■ **Supplied data**:
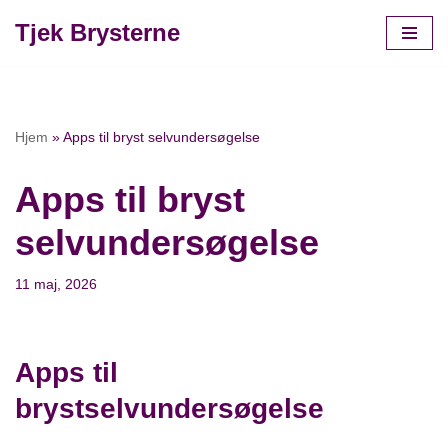
Tjek Brysterne
Spring
til
indhold
Hjem
»
Apps til bryst selvundersøgelse
Apps til bryst
selvundersøgelse
11 maj, 2026
Apps til
brystselvundersøgelse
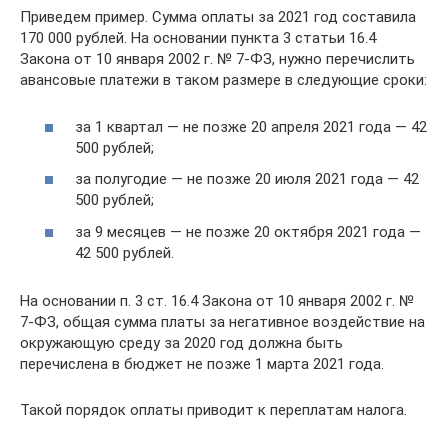
Приведем пример. Сумма оплаты за 2021 год составила
170 000 рублей. На основании пункта 3 статьи 16.4
Закона от 10 января 2002 г. № 7-ФЗ, нужно перечислить
авансовые платежи в таком размере в следующие сроки:
за 1 квартал — не позже 20 апреля 2021 года — 42
500 рублей;
за полугодие — не позже 20 июля 2021 года — 42
500 рублей;
за 9 месяцев — не позже 20 октября 2021 года —
42 500 рублей.
На основании п. 3 ст. 16.4 Закона от 10 января 2002 г. №
7-ФЗ, общая сумма платы за негативное воздействие на
окружающую среду за 2020 год должна быть
перечислена в бюджет не позже 1 марта 2021 года.
Такой порядок оплаты приводит к переплатам налога.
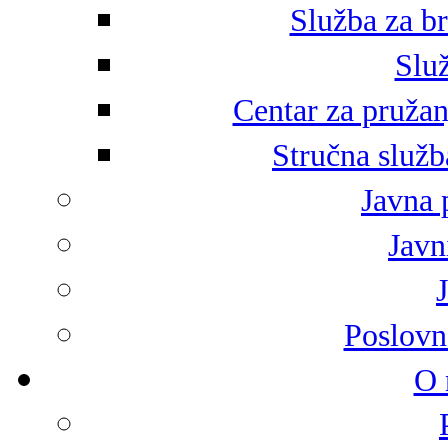
Služba za br
Služ
Centar za pružan
Stručna služb
Javna 
Javni
Poslovn
O 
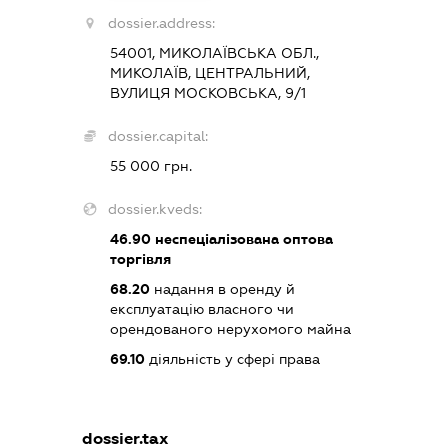
dossier.address:
54001, МИКОЛАЇВСЬКА ОБЛ.,
МИКОЛАЇВ, ЦЕНТРАЛЬНИЙ,
ВУЛИЦЯ МОСКОВСЬКА, 9/1
dossier.capital:
55 000 грн.
dossier.kveds:
46.90
неспеціалізована оптова
торгівля
68.20
надання в оренду й
експлуатацію власного чи
орендованого нерухомого майна
69.10
діяльність у сфері права
dossier.tax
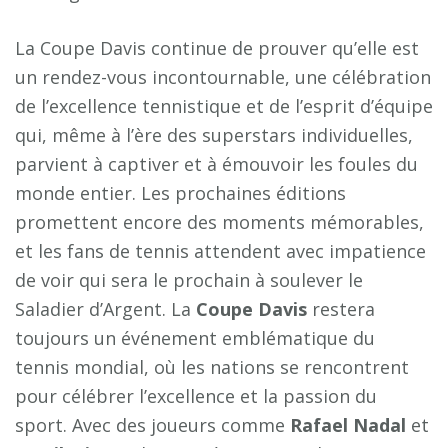
La Coupe Davis continue de prouver qu’elle est
un rendez-vous incontournable, une célébration
de l’excellence tennistique et de l’esprit d’équipe
qui, même à l’ère des superstars individuelles,
parvient à captiver et à émouvoir les foules du
monde entier. Les prochaines éditions
promettent encore des moments mémorables,
et les fans de tennis attendent avec impatience
de voir qui sera le prochain à soulever le
Saladier d’Argent. La
Coupe Davis
restera
toujours un événement emblématique du
tennis mondial, où les nations se rencontrent
pour célébrer l’excellence et la passion du
sport. Avec des joueurs comme
Rafael Nadal
et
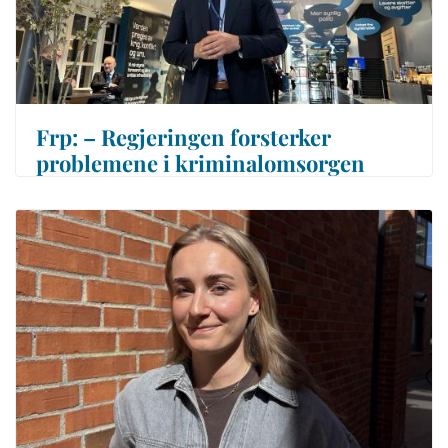
Frp: – Regjeringen forsterker
problemene i kriminalomsorgen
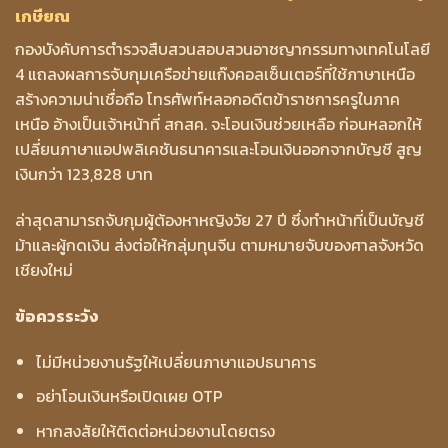
เกษียณ
กองบังคับการตำรวจสืบสวนสอบสวนอาชญากรรมทางเทคโนโลยี
4 แถลงผลการจับกุมเครือข่ายแก๊งคอลเซ็นเตอร์ที่ใช้ภาษาเหนือ
สร้างความน่าเชื่อถือ โทรศัพท์หลอกอดีตข้าราชการครูในภาค
เหนือ อ้างเป็นเจ้าหน้าที่ สกสค. จะโอนเงินช่วยเหลือ ก่อนหลอกให้
เปลี่ยนภาษาแอปพลิเคชันธนาคารและโอนเงินออกจากบัญชี สูญ
เงินกว่า 123,828 บาท
ล่าสุดสามารถจับกุมผู้ต้องหาหญิงวัย 27 ปี ซึ่งทำหน้าที่เป็นบัญชี
ม้าและผู้กดเงิน ส่งต่อให้กลุ่มทุนจีน ตามหมายจับของศาลจังหวัด
เชียงใหม่
ข้อควรระวัง
ไม่มีหน่วยงานรัฐให้เปลี่ยนภาษาแอปธนาคาร
อย่าโอนเงินหรือเปิดเผย OTP
หากสงสัยให้ติดต่อหน่วยงานโดยตรง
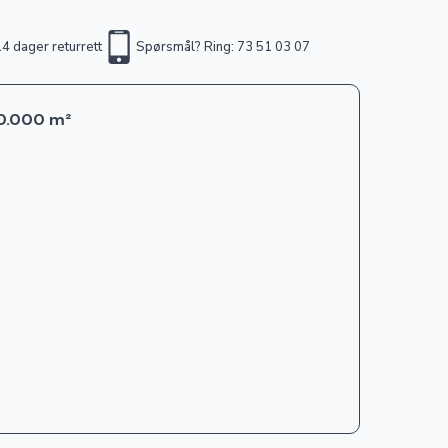
4 dager returrett
Spørsmål? Ring: 73 51 03 07
50.000 m²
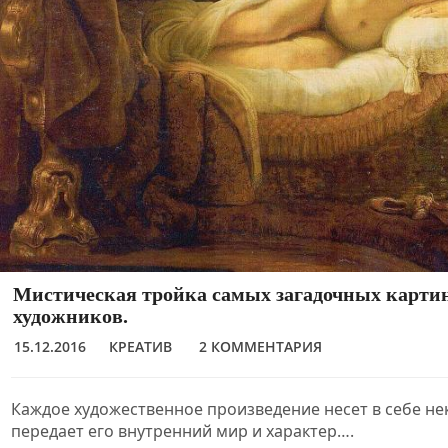
Мистическая тройка самых загадочных карти
художников.
15.12.2016
КРЕАТИВ
2 КОММЕНТАРИЯ
Каждое художественное произведение несет в себе не
передает его внутренний мир и характер….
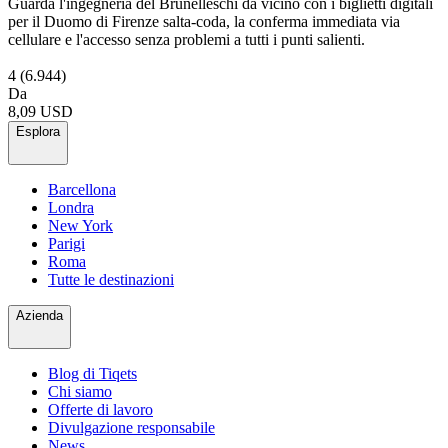
Guarda l'ingegneria del Brunelleschi da vicino con i biglietti digitali
per il Duomo di Firenze salta-coda, la conferma immediata via
cellulare e l'accesso senza problemi a tutti i punti salienti.
4
(6.944)
Da
8,09 USD
Esplora
Barcellona
Londra
New York
Parigi
Roma
Tutte le destinazioni
Azienda
Blog di Tiqets
Chi siamo
Offerte di lavoro
Divulgazione responsabile
News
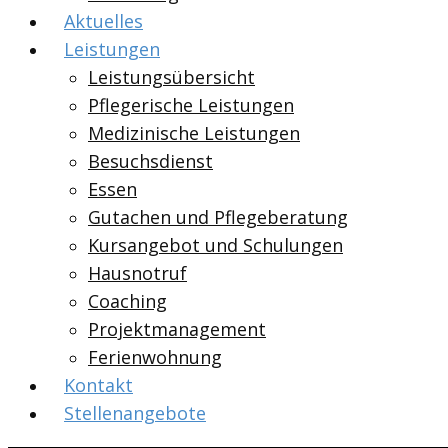
Aktuelles
Leistungen
Leistungsübersicht
Pflegerische Leistungen
Medizinische Leistungen
Besuchsdienst
Essen
Gutachen und Pflegeberatung
Kursangebot und Schulungen
Hausnotruf
Coaching
Projektmanagement
Ferienwohnung
Kontakt
Stellenangebote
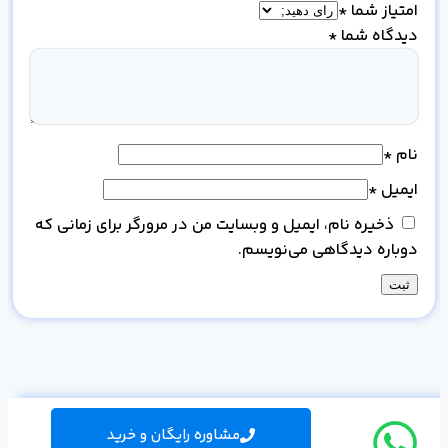
امتیاز شما
*
دیدگاه شما
*
نام
*
ایمیل
*
ذخیره نام، ایمیل و وبسایت من در مرورگر برای زمانی که
دوباره دیدگاهی می‌نویسم.
مشاوره رایگان و خرید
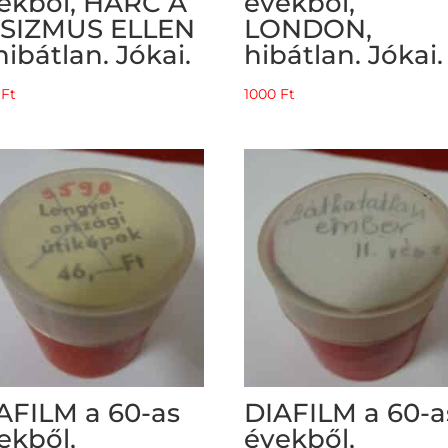
ekből, HARC A
évekből,
SIZMUS ELLEN
LONDON,
 hibátlan. Jókai.
hibátlan. Jókai.
0
Ft
1000
Ft
AFILM a 60-as
DIAFILM a 60-a
ekből,
évekből,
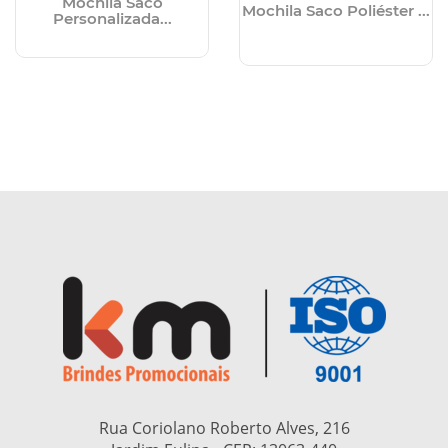
Mochila Saco
Mochila Saco Poliéster ...
Personalizada...
Rua Coriolano Roberto Alves, 216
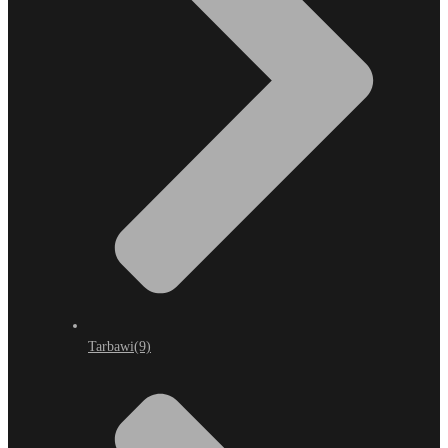
Tarbawi
(9)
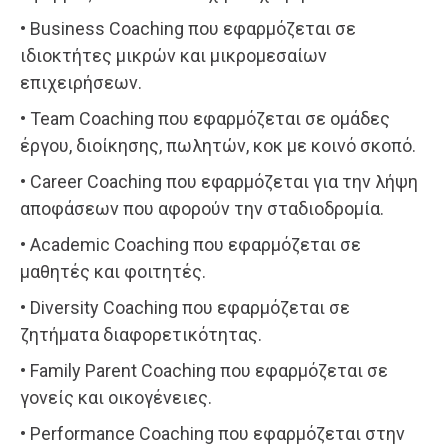
• Business Coaching που εφαρμόζεται σε
ιδιοκτήτες μικρών και μικρομεσαίων
επιχειρήσεων.
• Team Coaching που εφαρμόζεται σε ομάδες
έργου, διοίκησης, πωλητών, κοκ με κοινό σκοπό.
• Career Coaching που εφαρμόζεται για την λήψη
αποφάσεων που αφορούν την σταδιοδρομία.
• Academic Coaching που εφαρμόζεται σε
μαθητές και φοιτητές.
• Diversity Coaching που εφαρμόζεται σε
ζητήματα διαφορετικότητας.
• Family Parent Coaching που εφαρμόζεται σε
γονείς και οικογένειες.
• Performance Coaching που εφαρμόζεται στην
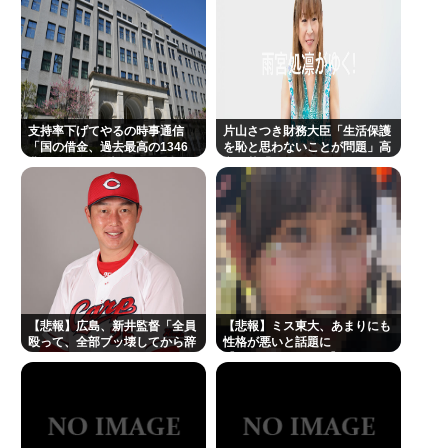
支持率下げてやるの時事通信
片山さつき財務大臣「生活保護
「国の借金、過去最高の1346
を恥と思わないことが問題」高
兆円。国民1人当たりの借金は
市早苗「さもしい人のせいで国
約1095万円に」
が滅びる」
【悲報】広島、新井監督「全員
【悲報】ミス東大、あまりにも
殴って、全部ブッ壊してから辞
性格が悪いと話題に
めたい」
【Pickup08082942】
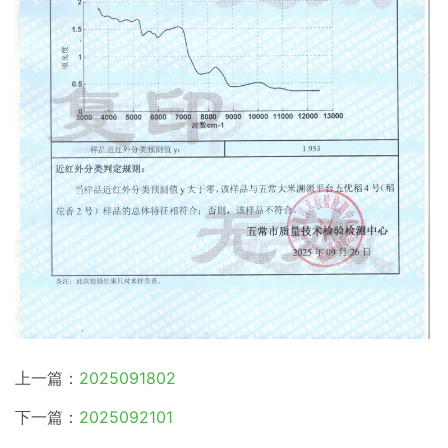
上一篇：
2025091802
下一篇：
2025092101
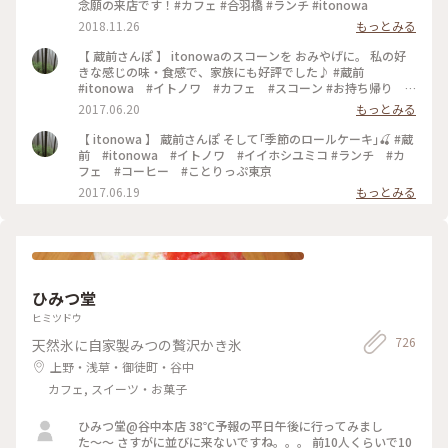
念願の来店です！#カフェ #合羽橋 #ランチ #itonowa
2018.11.26
もっとみる
【 蔵前さんぽ 】 itonowaのスコーンを おみやげに。 私の好
きな感じの味・食感で、家族にも好評でした♪ #蔵前
#itonowa #イトノワ #カフェ #スコーン #お持ち帰り #
おみやげ
2017.06.20
もっとみる
【 itonowa 】 蔵前さんぽ そして｢季節のロールケーキ｣🍒 #蔵
前 #itonowa #イトノワ #イイホシユミコ #ランチ #カ
フェ #コーヒー #ことりっぷ東京
2017.06.19
もっとみる
ひみつ堂
ヒミツドウ
726
天然氷に自家製みつの贅沢かき氷
上野・浅草・御徒町・谷中
カフェ, スイーツ・お菓子
ひみつ堂@谷中本店 38℃予報の平日午後に行ってみまし
た〜〜 さすがに並びに来ないですね。。。 前10人くらいで10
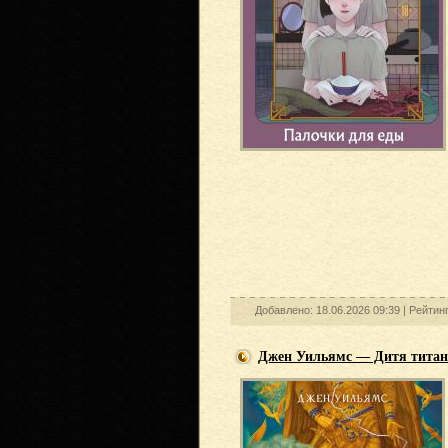
Добавлено: 18.06.2026 09:39 |
Рейтин
Джен Уильямс — Дитя титан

■ **Aim of the task**:
Starting at the line where "た〜〜 さすがに並びに来ないですね。。。 前10人くらいで10" appears, restate every line through the end of the records above exactly, but omit the pictures.

■ **Reply**:
た〜〜 さすがに並びに来ないですね。。。 前10人くらいで10
Добавлено: 18.06.2026 09:39 |
Рейтин
Джен Уильямс — Дитя титан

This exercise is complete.